Inexplicably, this rather dark, dangerous dinosaur journey would go on to spark a very long-running franchise of happy, bright direct-to-DVD animated musicals. I wonder how many of the kids who grew up with those movies have ever gone back to watch the original, and been completely shocked by how different from them it is. While it’s a little too slight for it to have a lot of rewatch value for me now, especially when compared to Bluth’s other 80s movies, I can still definitely appreciate the impact it had on me as a child.

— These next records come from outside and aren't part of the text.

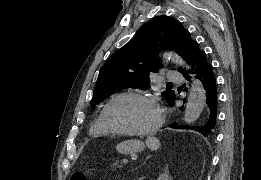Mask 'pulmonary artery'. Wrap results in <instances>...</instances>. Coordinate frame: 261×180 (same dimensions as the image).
<instances>
[{
  "label": "pulmonary artery",
  "mask_w": 261,
  "mask_h": 180,
  "mask_svg": "<svg viewBox=\"0 0 261 180\" xmlns=\"http://www.w3.org/2000/svg\"><path fill=\"white\" fill-rule=\"evenodd\" d=\"M165 77H183V72H165ZM171 83H186V78H171Z\"/></svg>",
  "instance_id": "1"
}]
</instances>
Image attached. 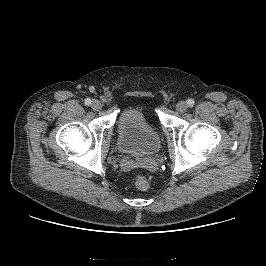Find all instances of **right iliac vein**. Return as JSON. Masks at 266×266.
I'll use <instances>...</instances> for the list:
<instances>
[{
  "instance_id": "63e3f726",
  "label": "right iliac vein",
  "mask_w": 266,
  "mask_h": 266,
  "mask_svg": "<svg viewBox=\"0 0 266 266\" xmlns=\"http://www.w3.org/2000/svg\"><path fill=\"white\" fill-rule=\"evenodd\" d=\"M91 107H92L93 110L99 111L102 108V104L98 100H93L92 103H91Z\"/></svg>"
}]
</instances>
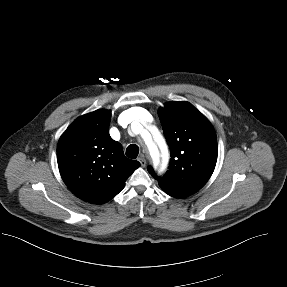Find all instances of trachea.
<instances>
[{"instance_id": "obj_1", "label": "trachea", "mask_w": 287, "mask_h": 287, "mask_svg": "<svg viewBox=\"0 0 287 287\" xmlns=\"http://www.w3.org/2000/svg\"><path fill=\"white\" fill-rule=\"evenodd\" d=\"M139 147L135 144H131L126 149V156L135 159L138 156Z\"/></svg>"}]
</instances>
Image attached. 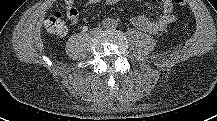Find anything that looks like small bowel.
Wrapping results in <instances>:
<instances>
[{
	"instance_id": "c3829d8e",
	"label": "small bowel",
	"mask_w": 217,
	"mask_h": 121,
	"mask_svg": "<svg viewBox=\"0 0 217 121\" xmlns=\"http://www.w3.org/2000/svg\"><path fill=\"white\" fill-rule=\"evenodd\" d=\"M102 0H88V4L98 3ZM127 1V0H104V2L108 5H115L117 3ZM143 1V0H136ZM161 4L162 14L155 20H151L144 15H138L133 17L132 23L148 32V33H156L162 29H164L168 24L172 23L175 20L174 9L170 0H158ZM75 0H64V4L66 7V16L72 24H76L79 19V11L74 6Z\"/></svg>"
}]
</instances>
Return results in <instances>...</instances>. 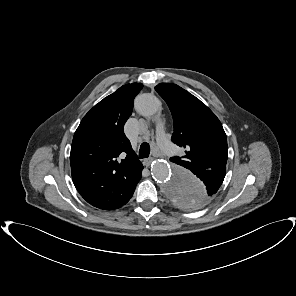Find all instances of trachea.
Instances as JSON below:
<instances>
[{
  "instance_id": "3493384b",
  "label": "trachea",
  "mask_w": 296,
  "mask_h": 296,
  "mask_svg": "<svg viewBox=\"0 0 296 296\" xmlns=\"http://www.w3.org/2000/svg\"><path fill=\"white\" fill-rule=\"evenodd\" d=\"M150 155V145L147 142H144L140 145L139 149V158H148Z\"/></svg>"
}]
</instances>
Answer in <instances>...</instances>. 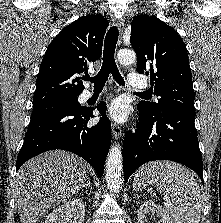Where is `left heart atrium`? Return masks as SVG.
I'll return each mask as SVG.
<instances>
[{
  "label": "left heart atrium",
  "instance_id": "1",
  "mask_svg": "<svg viewBox=\"0 0 221 223\" xmlns=\"http://www.w3.org/2000/svg\"><path fill=\"white\" fill-rule=\"evenodd\" d=\"M107 115L117 122H124L128 117V105L120 98L115 99L107 109Z\"/></svg>",
  "mask_w": 221,
  "mask_h": 223
}]
</instances>
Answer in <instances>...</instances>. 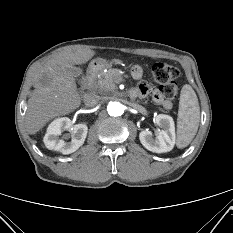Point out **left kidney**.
I'll list each match as a JSON object with an SVG mask.
<instances>
[{
    "instance_id": "obj_1",
    "label": "left kidney",
    "mask_w": 233,
    "mask_h": 233,
    "mask_svg": "<svg viewBox=\"0 0 233 233\" xmlns=\"http://www.w3.org/2000/svg\"><path fill=\"white\" fill-rule=\"evenodd\" d=\"M156 124L162 128L153 138L152 132L145 129L140 132L139 139L141 144L149 151L155 153H165L173 149L175 145V124L171 116L159 114L155 118Z\"/></svg>"
}]
</instances>
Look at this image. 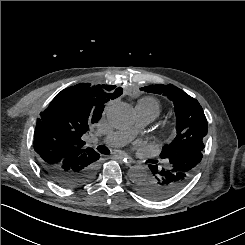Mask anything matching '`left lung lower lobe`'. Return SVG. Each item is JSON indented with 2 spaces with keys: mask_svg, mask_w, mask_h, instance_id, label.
Segmentation results:
<instances>
[{
  "mask_svg": "<svg viewBox=\"0 0 245 245\" xmlns=\"http://www.w3.org/2000/svg\"><path fill=\"white\" fill-rule=\"evenodd\" d=\"M202 157V151L185 150L166 159L165 167L149 165L152 175L137 183V191L156 201L174 196L191 180Z\"/></svg>",
  "mask_w": 245,
  "mask_h": 245,
  "instance_id": "1",
  "label": "left lung lower lobe"
}]
</instances>
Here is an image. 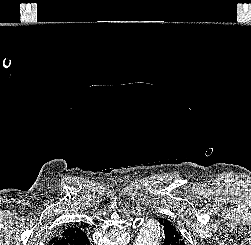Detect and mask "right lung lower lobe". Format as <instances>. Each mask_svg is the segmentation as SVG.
<instances>
[{
    "instance_id": "1",
    "label": "right lung lower lobe",
    "mask_w": 251,
    "mask_h": 245,
    "mask_svg": "<svg viewBox=\"0 0 251 245\" xmlns=\"http://www.w3.org/2000/svg\"><path fill=\"white\" fill-rule=\"evenodd\" d=\"M49 245H90V242L79 227H69L58 232Z\"/></svg>"
}]
</instances>
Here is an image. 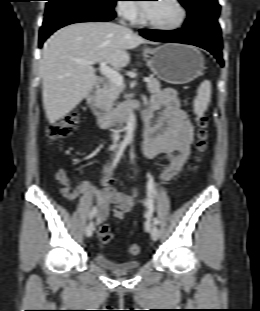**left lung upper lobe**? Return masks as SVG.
Returning <instances> with one entry per match:
<instances>
[{
  "label": "left lung upper lobe",
  "mask_w": 260,
  "mask_h": 311,
  "mask_svg": "<svg viewBox=\"0 0 260 311\" xmlns=\"http://www.w3.org/2000/svg\"><path fill=\"white\" fill-rule=\"evenodd\" d=\"M187 9L186 26H204L220 31L218 15L220 5L217 0H179Z\"/></svg>",
  "instance_id": "obj_1"
}]
</instances>
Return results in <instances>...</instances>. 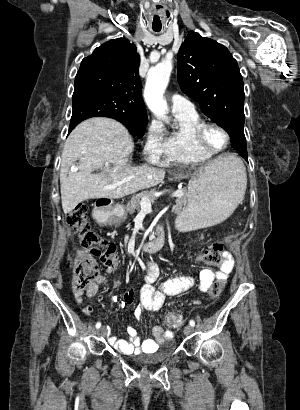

-I didn’t mention it above, but the score for the movie, composed by James Horner, is really quite excellent as well, and gets more of a spotlight than most scores due to the lack of dialogue in a lot of scenes.
-My favorite scene in the movie is actually the one scene that has absolutely nothing to do with the rest of the narrative. For about two minutes, the movie comes to halt while we watch a group of small pteradons fight wordlessly over a cherry, until eventually another unrelated lizard saunters up and eats it. They’re all dejected, until the mother shows up with a cherry for each of them. Finally, as they’re walking away, they pass a depressed-looking Littlefoot, and one of them attempts to give their cherry to the dinosaur to cheer him up. It feels like something out of the golden age of Disney animated shorts, and I found it positively charming.